Add Validation Rules¶

Goal: Define pre-write validation rules on a thread to catch data quality issues before they reach the target table. Configure severity levels to control whether bad rows are logged, quarantined, or cause the thread to abort.

Prerequisites¶

An existing thread YAML with sources, steps, and a target
Understanding of Spark SQL expression syntax (rules are evaluated as boolean expressions)

Severity levels¶

Each validation rule has a severity that determines what happens when rows fail:

Severity	Behavior
`info`	Logged in telemetry. No effect on data flow.
`warn`	Logged with elevated visibility. No effect on data flow.
`error`	Failing rows are quarantined to `{target}_quarantine`. Clean rows proceed.
`fatal`	Any failure aborts the thread. No data is written.

Step 1 -- Add validation rules to a thread¶

Add a validations section to your thread YAML. Each rule needs a name, a rule expression (Spark SQL boolean), and a severity:

config_version: "1.0"

sources:
  customers:
    type: delta
    alias: bronze.customers

steps:
  - derive:
      columns:
        full_name: "concat(first_name, ' ', last_name)"

validations:
  - name: email_not_null
    rule: "email IS NOT NULL"
    severity: error
  - name: positive_balance
    rule: "balance >= 0"
    severity: fatal
  - name: phone_length
    rule: "LENGTH(phone) >= 10"
    severity: warn
  - name: valid_status
    rule: "status IN ('active', 'inactive', 'suspended')"
    severity: info

target:
  path: Tables/dim_customers

write:
  mode: overwrite

Rules are evaluated in a single pass over the DataFrame. Each row is tagged with pass/fail for every rule, then routed based on severity.

Step 2 -- Understand quarantine behavior¶

When a rule with error severity fails, the offending rows are split from the main DataFrame and written to a quarantine Delta table at {target_path}_quarantine. The quarantine table includes metadata columns:

Column	Description
`__rule_name`	Name of the failed validation rule
`__rule_expression`	The Spark SQL expression that was evaluated
`__severity`	Severity level of the rule
`__quarantine_ts`	Timestamp when the row was quarantined

All original data columns are preserved alongside these metadata columns, making it straightforward to inspect and reprocess quarantined records.

Fatal rules abort early

If any fatal-severity rule has failing rows, the entire thread aborts immediately.

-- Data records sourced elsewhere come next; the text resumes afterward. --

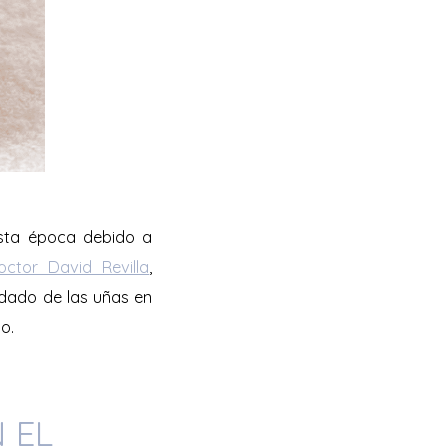
esta época debido a
octor David Revilla
,
idado de las uñas en
mo.
 EL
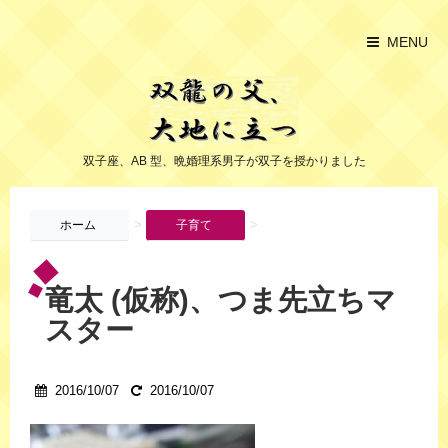
MENU
双子座、AB 型、晩婚理系男子が双子を授かりました
>
>
ホーム
子育て
竜太 (仮称)、つま先立ちマ
スター
2016/10/07
2016/10/07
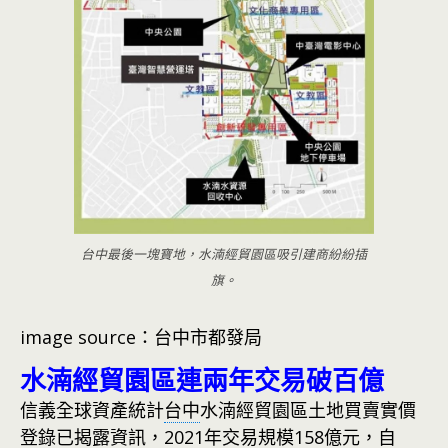
台中最後一塊寶地，水湳經貿園區吸引建商紛紛插
旗。
image source：台中市都發局
水湳經貿園區連兩年交易破百億
信義全球資產統計
台中
水湳經貿園區土地買賣實價
登錄已揭露資訊，2021年交易規模158億元，自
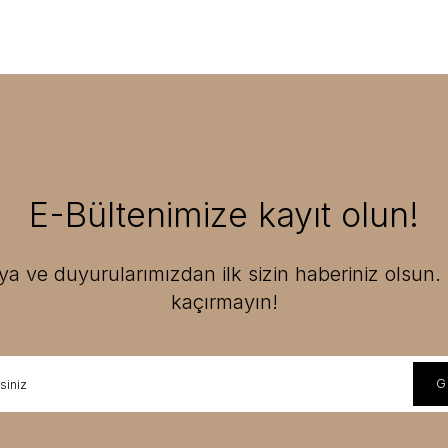
E-Bültenimize kayıt olun!
 ve duyurularımızdan ilk sizin haberiniz olsun. F
kaçırmayın!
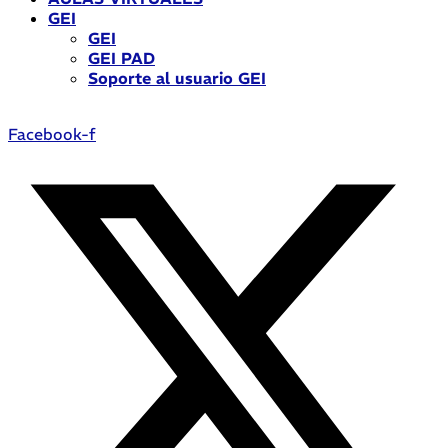
GEI
GEI
GEI PAD
Soporte al usuario GEI
Facebook-f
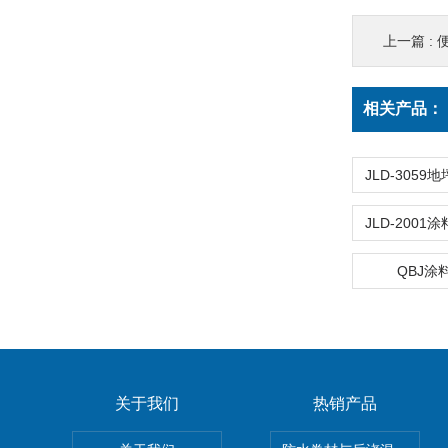
上一篇 :
相关产品：
QBJ涂
关于我们
热销产品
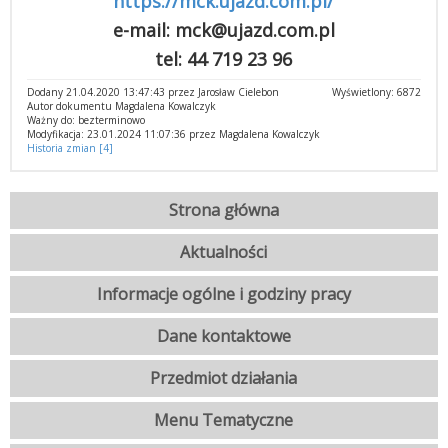
https://mck.ujazd.com.pl/
e-mail: mck@ujazd.com.pl
tel: 44 719 23 96
Dodany 21.04.2020 13:47:43 przez Jarosław Cielebon
Wyświetlony: 6872
Autor dokumentu Magdalena Kowalczyk
Ważny do: bezterminowo
Modyfikacja: 23.01.2024 11:07:36 przez Magdalena Kowalczyk
Historia zmian [4]
Strona główna
Aktualności
Informacje ogólne i godziny pracy
Dane kontaktowe
Przedmiot działania
Menu Tematyczne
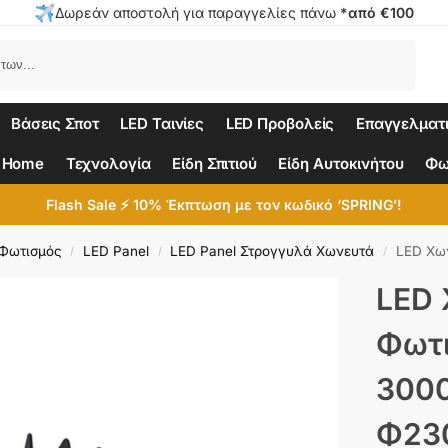
Δωρεάν αποστολή για παραγγελίες πάνω
*από €100
Αναζήτηση
Βάσεις Σποτ
LED Ταινίες
LED Προβολείς
Επαγγελματ
 Home
Τεχνολογία
Είδη Σπιτιού
Είδη Αυτοκινήτου
Φω
Flash Sale ⚡ 10% Έκπτωση με τον κωδικό ‘SPRING’!
 Φωτισμός
LED Panel
LED Panel Στρογγυλά Χωνευτά
LED Χωνευτό Φ
/
/
/
LED 
Φωτι
3000
Φ23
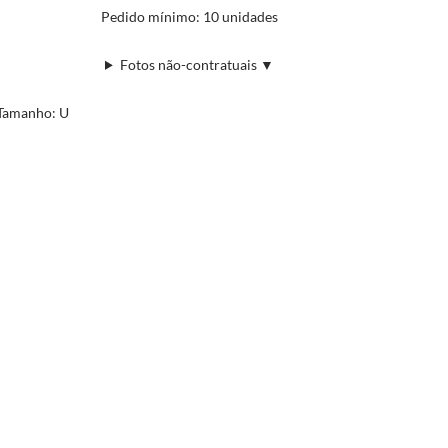
Pedido mínimo: 10 unidades
Fotos não-contratuais ▼
Tamanho: U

No data is written to the target or quarantine table. Use fatal for invariants that indicate corrupted or fundamentally invalid source data.

Step 3 -- Add post-execution assertions¶

Assertions validate outcomes after data is written. They check properties of the final target dataset:

assertions:
  - type: row_count
    min: 100
    max: 1000000
    severity: warn
  - type: column_not_null
    columns:
      - customer_id
      - email
    severity: error
  - type: unique
    columns:
      - customer_id
    severity: error

Available assertion types:

row_count -- Verify the target row count falls within bounds
column_not_null -- Verify specified columns contain no nulls
unique -- Verify specified columns form a unique key
expression -- Evaluate a custom Spark SQL expression

Step 4 -- Verify results via telemetry¶

After execution, inspect the RunResult to see validation outcomes:

from weevr import Context

ctx = Context(spark, "my-project.weevr")
result = ctx.run("staging/stg_customers.thread")

# Check overall status
print(result.status)  # "success", "failure", or "partial"

# Access per-rule results through telemetry
if result.telemetry:
    for vr in result.telemetry.validation_results:
        print(f"{vr.rule_name}: {vr.rows_passed} passed, {vr.rows_failed} failed")

    for ar in result.telemetry.assertion_results:
        print(f"{ar.assertion_type}: {'PASS' if ar.passed else 'FAIL'} - {ar.details}")

The telemetry object contains rows_quarantined to indicate how many rows were diverted to the quarantine table, alongside rows_written for the main target.